The tree-ring reconstruction shows that the 2021 PNW summer temperatures were unprecedented since 950 CE. Probability density estimates based on both instrumental and reconstructed data place the 2021 summer average far outside the range of historical variability. The reconstruction reveals several multi-decadal warm periods during the last millennium, particularly during the MCA. However, the magnitude and duration of the recent warming (1979-2021) are significantly greater than past warm periods, with the 2021 value being at least 1.5°C warmer than any MCA departure. The rate of warming over the last few decades is also unprecedented. The comparison of the reconstruction with CMIP6 model projections (SSP2-4.5 and SSP3-7.0) indicates a strong agreement in trends over their shared period. The 2021 anomaly exceeds the 95th percentile of CMIP6 summer temperatures for SSP2-4.5 (2005-2035). CMIP6 projections suggest a 50-60% likelihood of 2021-like extreme summers in the PNW by 2050 under SSP2-4.5 and SSP3-7.0 scenarios. Under SSP3-7.0, the risk increases dramatically to 94% by 2100.

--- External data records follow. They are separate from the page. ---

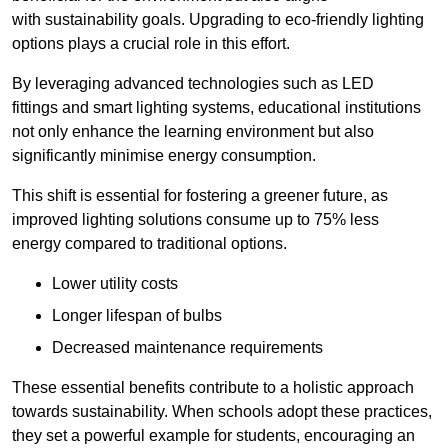
with sustainability goals. Upgrading to eco-friendly lighting
options plays a crucial role in this effort.
By leveraging advanced technologies such as LED
fittings and smart lighting systems, educational institutions
not only enhance the learning environment but also
significantly minimise energy consumption.
This shift is essential for fostering a greener future, as
improved lighting solutions consume up to 75% less
energy compared to traditional options.
Lower utility costs
Longer lifespan of bulbs
Decreased maintenance requirements
These essential benefits contribute to a holistic approach
towards sustainability. When schools adopt these practices,
they set a powerful example for students, encouraging an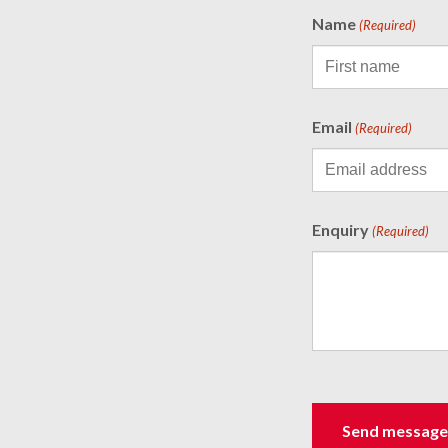
Name
(Required)
Email
(Required)
Enquiry
(Required)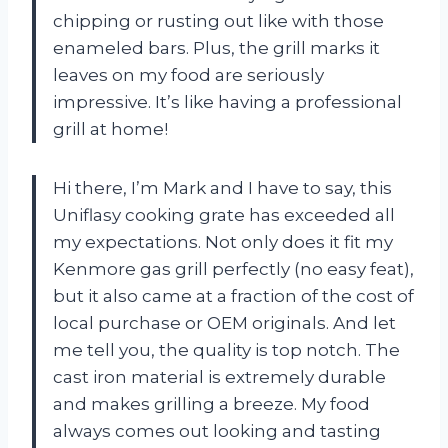
chipping or rusting out like with those
enameled bars. Plus, the grill marks it
leaves on my food are seriously
impressive. It’s like having a professional
grill at home!
Hi there, I’m Mark and I have to say, this
Uniflasy cooking grate has exceeded all
my expectations. Not only does it fit my
Kenmore gas grill perfectly (no easy feat),
but it also came at a fraction of the cost of
local purchase or OEM originals. And let
me tell you, the quality is top notch. The
cast iron material is extremely durable
and makes grilling a breeze. My food
always comes out looking and tasting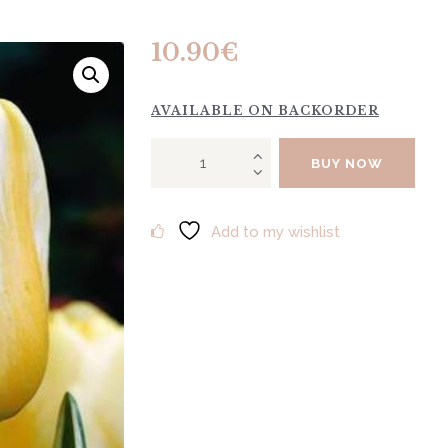
10.90
€
AVAILABLE ON BACKORDER
Tulip
BUY NOW
"Jaap
Groot"
10pcs
Add to my wishlist
quantity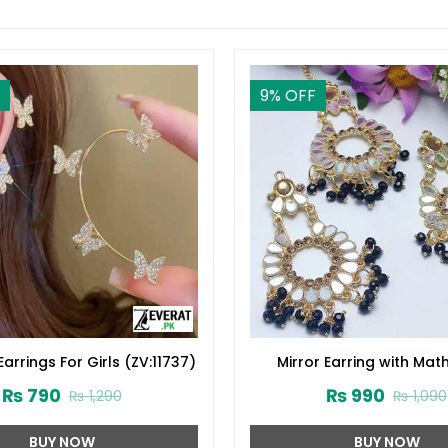
9
% OFF
Earrings For Girls (ZV:11737)
Mirror Earring with Math
(ZV:10890)
₨
790
₨
990
₨
1,290
₨
1,090
BUY NOW
BUY NOW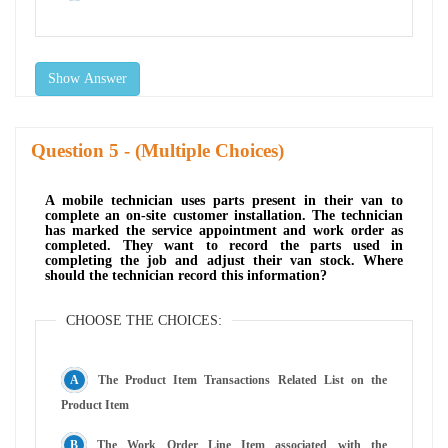
Show Answer
Question
- (Multiple Choices)
A mobile technician uses parts present in their van to
complete an on-site customer installation. The technician
has marked the service appointment and work order as
completed. They want to record the parts used in
completing the job and adjust their van stock. Where
should the technician record this information?
CHOOSE THE CHOICES:
The Product Item Transactions Related List on the
Product Item
The Work Order Line Item associated with the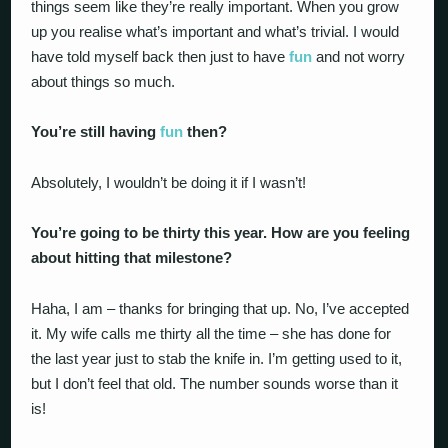
things seem like they’re really important. When you grow
up you realise what’s important and what’s trivial. I would
have told myself back then just to have
fun
and not worry
about things so much.
You’re still having
fun
then?
Absolutely, I wouldn’t be doing it if I wasn’t!
You’re going to be thirty this year. How are you feeling
about hitting that milestone?
Haha, I am – thanks for bringing that up. No, I’ve accepted
it. My wife calls me thirty all the time – she has done for
the last year just to stab the knife in. I’m getting used to it,
but I don’t feel that old. The number sounds worse than it
is!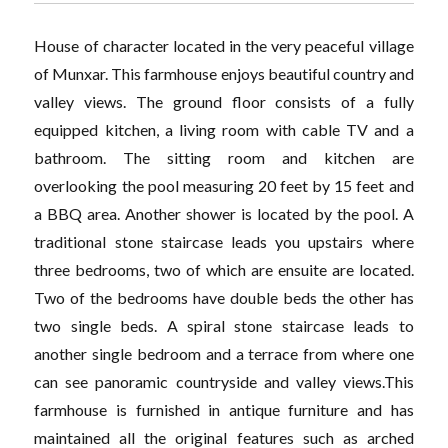
House of character located in the very peaceful village
of Munxar. This farmhouse enjoys beautiful country and
valley views. The ground floor consists of a fully
equipped kitchen, a living room with cable TV and a
bathroom. The sitting room and kitchen are
overlooking the pool measuring 20 feet by 15 feet and
a BBQ area. Another shower is located by the pool. A
traditional stone staircase leads you upstairs where
three bedrooms, two of which are ensuite are located.
Two of the bedrooms have double beds the other has
two single beds. A spiral stone staircase leads to
another single bedroom and a terrace from where one
can see panoramic countryside and valley views.This
farmhouse is furnished in antique furniture and has
maintained all the original features such as arched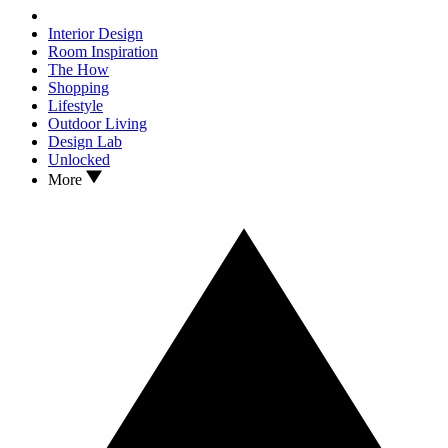
Interior Design
Room Inspiration
The How
Shopping
Lifestyle
Outdoor Living
Design Lab
Unlocked
More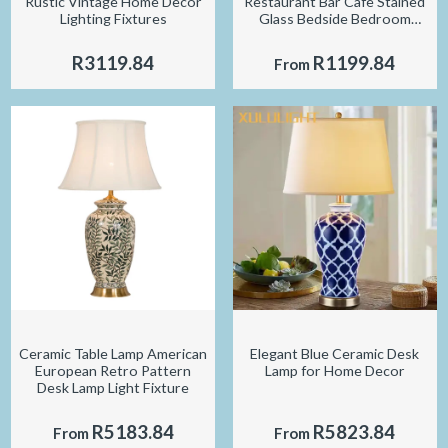
Rustic Vintage Home Decor
Restaurant Bar Cafe Stained
Lighting Fixtures
Glass Bedside Bedroom
Creative Small Table Lamp
R3119.84
R1199.84
From
Ceramic Table Lamp American
Elegant Blue Ceramic Desk
European Retro Pattern
Lamp for Home Decor
Desk Lamp Light Fixture
R5183.84
R5823.84
From
From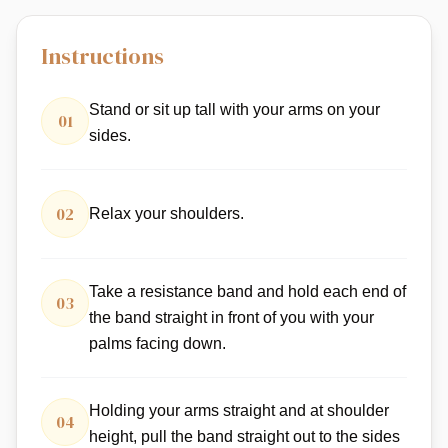
Instructions
Stand or sit up tall with your arms on your
01
sides.
02
Relax your shoulders.
Take a resistance band and hold each end of
03
the band straight in front of you with your
palms facing down.
Holding your arms straight and at shoulder
04
height, pull the band straight out to the sides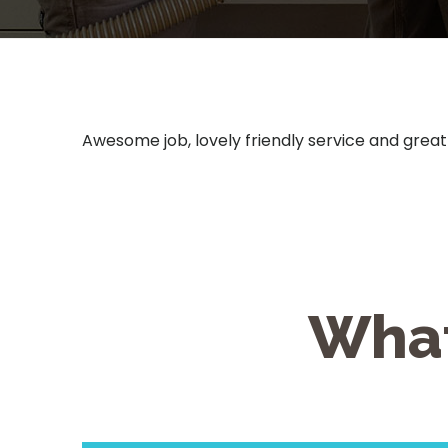
Awesome job, lovely friendly service and great
What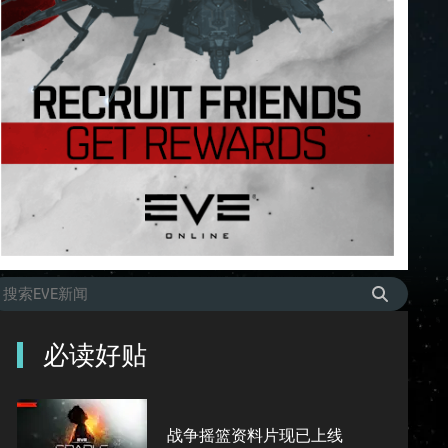
必读好贴
战争摇篮资料片现已上线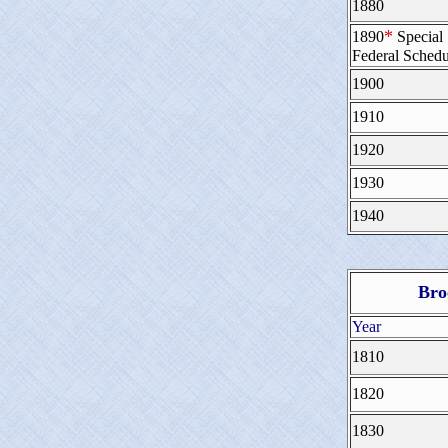
1880
*
1890
Special
Federal Schedu
1900
1910
1920
1930
1940
Bro
Year
1810
1820
1830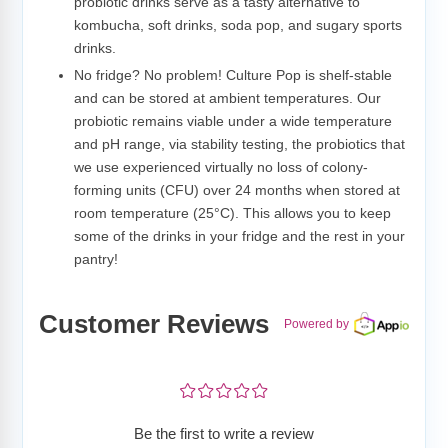
probiotic drinks serve as a tasty alternative to
kombucha, soft drinks, soda pop, and sugary sports
drinks.
No fridge? No problem! Culture Pop is shelf-stable
and can be stored at ambient temperatures. Our
probiotic remains viable under a wide temperature
and pH range, via stability testing, the probiotics that
we use experienced virtually no loss of colony-
forming units (CFU) over 24 months when stored at
room temperature (25°C). This allows you to keep
some of the drinks in your fridge and the rest in your
pantry!
Customer Reviews
Powered by
¤
¤
¤
¤
¤
Be the first to write a review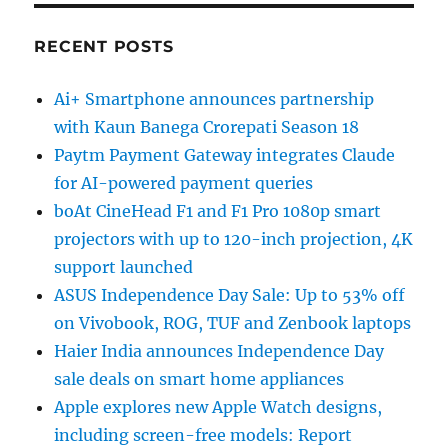
RECENT POSTS
Ai+ Smartphone announces partnership
with Kaun Banega Crorepati Season 18
Paytm Payment Gateway integrates Claude
for AI-powered payment queries
boAt CineHead F1 and F1 Pro 1080p smart
projectors with up to 120-inch projection, 4K
support launched
ASUS Independence Day Sale: Up to 53% off
on Vivobook, ROG, TUF and Zenbook laptops
Haier India announces Independence Day
sale deals on smart home appliances
Apple explores new Apple Watch designs,
including screen-free models: Report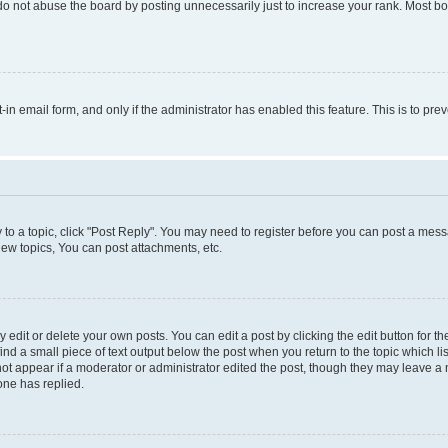
do not abuse the board by posting unnecessarily just to increase your rank. Most boa
t-in email form, and only if the administrator has enabled this feature. This is to 
y to a topic, click "Post Reply". You may need to register before you can post a messa
ew topics, You can post attachments, etc.
dit or delete your own posts. You can edit a post by clicking the edit button for the
ind a small piece of text output below the post when you return to the topic which li
not appear if a moderator or administrator edited the post, though they may leave a n
ne has replied.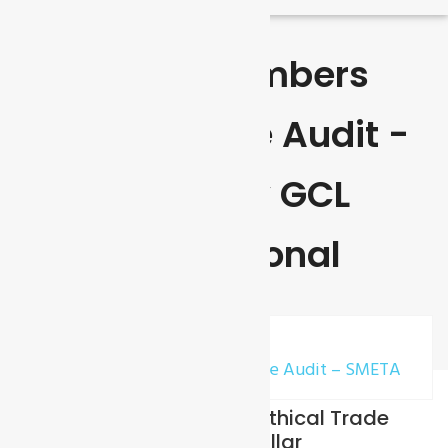
Sedex Members
Ethical Trade Audit -
SMETA By GCL
International
Home
Sedex Members Ethical Trade Audit – SMETA
SMETA (Sedex Members Ethical Trade
Audit) Standard – 2 / 4 Pillar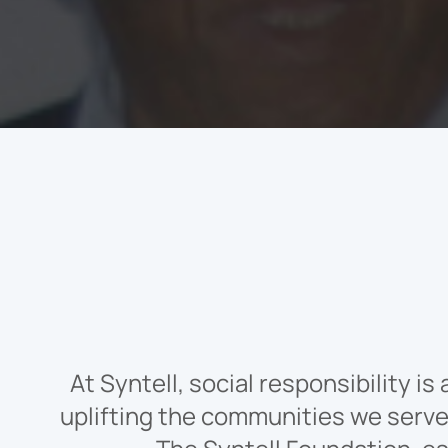
At Syntell, social responsibility i
uplifting the communities we serve,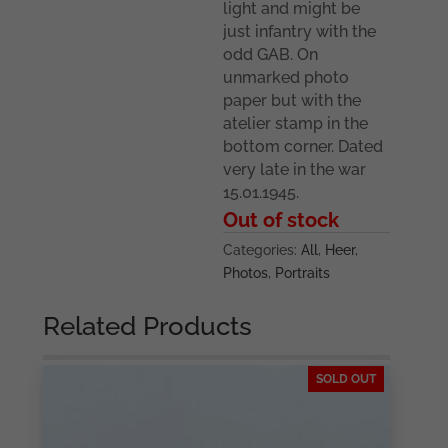
light and might be
just infantry with the
odd GAB. On
unmarked photo
paper but with the
atelier stamp in the
bottom corner. Dated
very late in the war
15.01.1945.
Out of stock
Categories:
All
,
Heer
,
Photos
,
Portraits
Related Products
SOLD OUT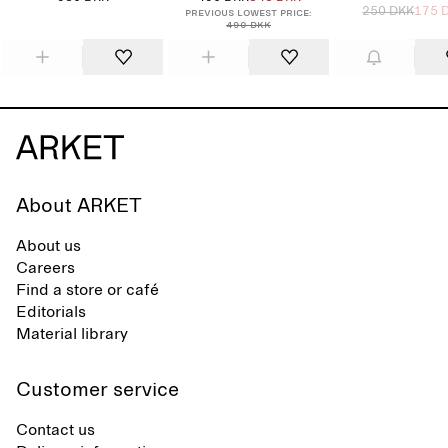
250 DKK
175 
Previous lowest price:
490 DKK
About ARKET
About us
Careers
Find a store or café
Editorials
Material library
Customer service
Contact us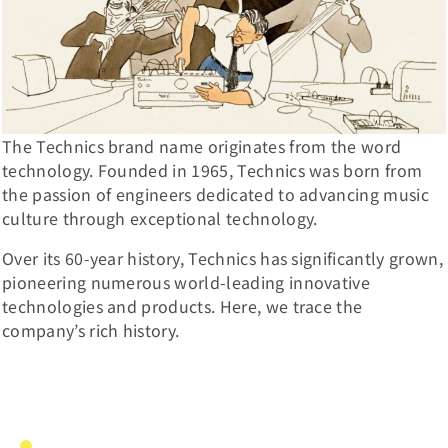
The Technics brand name originates from the word
technology. Founded in 1965, Technics was born from
the passion of engineers dedicated to advancing music
culture through exceptional technology.
Over its 60-year history, Technics has significantly grown,
pioneering numerous world-leading innovative
technologies and products. Here, we trace the
company’s rich history.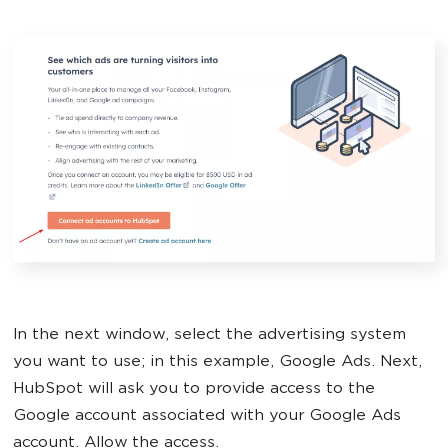
In the next window, select the advertising system
you want to use; in this example, Google Ads. Next,
HubSpot will ask you to provide access to the
Google account associated with your Google Ads
account. Allow the access.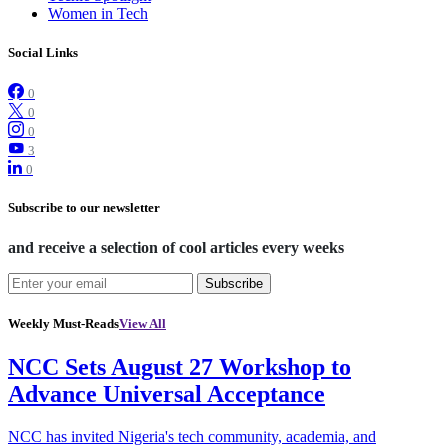
Women in Tech
Social Links
0
0
0
3
0
Subscribe to our newsletter
and receive a selection of cool articles every weeks
Subscribe
Weekly Must-Reads
View All
NCC Sets August 27 Workshop to
Advance Universal Acceptance
NCC has invited Nigeria's tech community, academia, and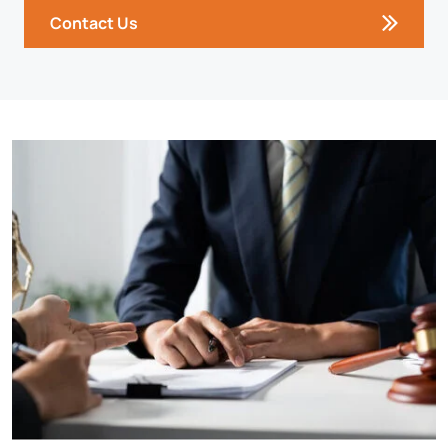
Contact Us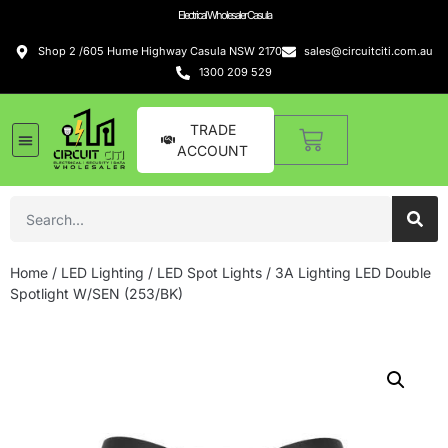
Electrical Wholesaler Casula
Shop 2 /605 Hume Highway Casula NSW 2170
sales@circuitciti.com.au
1300 209 529
TRADE
ACCOUNT
Home
/
LED Lighting
/
LED Spot Lights
/ 3A Lighting LED Double
Spotlight W/SEN (253/BK)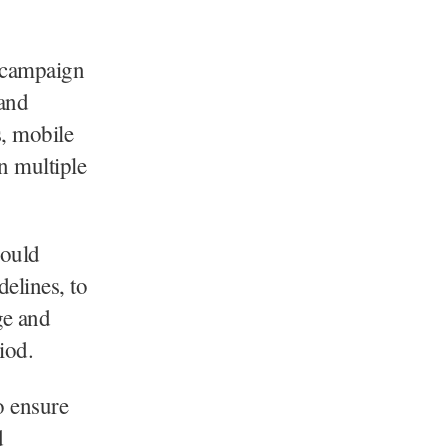
s campaign
 and
s, mobile
n multiple
would
elines, to
ge and
iod.
o ensure
d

The findings corroborate previous studies linking extreme weather events to anthropogenic climate change. The tree-ring reconstruction provides a longer-term perspective, confirming the exceptional nature of the 2021 event while highlighting the occurrence of past warm periods, particularly during the MCA. Although past warm periods are not perfect analogs to modern conditions, understanding the magnitude and frequency of past extremes is crucial. The agreement between the reconstruction, instrumental data, and CMIP6 simulations strengthens the evidence for human influence on the observed warming. The current warming rate in the PNW aligns with the SSP2-4.5 scenario, suggesting a high likelihood of 2021-like events becoming increasingly common without significant emission reductions. The study emphasizes the importance of empirical tree-ring data in better characterizing internal climate variability to improve future projections of extreme summer temperatures.

The 2021 PNW heatwave, analyzed within the context of the last millennium, illustrates the unprecedented warming trend and increasing frequency of extreme summer temperatures. This underscores the significant impact of anthropogenic climate change. Future projections, absent substantial mitigation efforts, point towards a stark increase in the probability of such events. This highlights the urgent need for climate change adaptation strategies, particularly in regions historically less exposed to extreme heat. Future research should focus on refining climate model projections to better capture internal variability and regional-specific climate dynamics, particularly regarding extreme events.

The reconstruction's accuracy decreases with time, especially prior to 1400 CE, due to a reduced number of tree-ring chronologies. While the model is robust, some uncertainty exists in the earliest part of the reconstruction. Although the study uses multiple models for comparison, there is always some uncertainty associated with climate model projections, including uncertainties in future greenhouse gas emissions.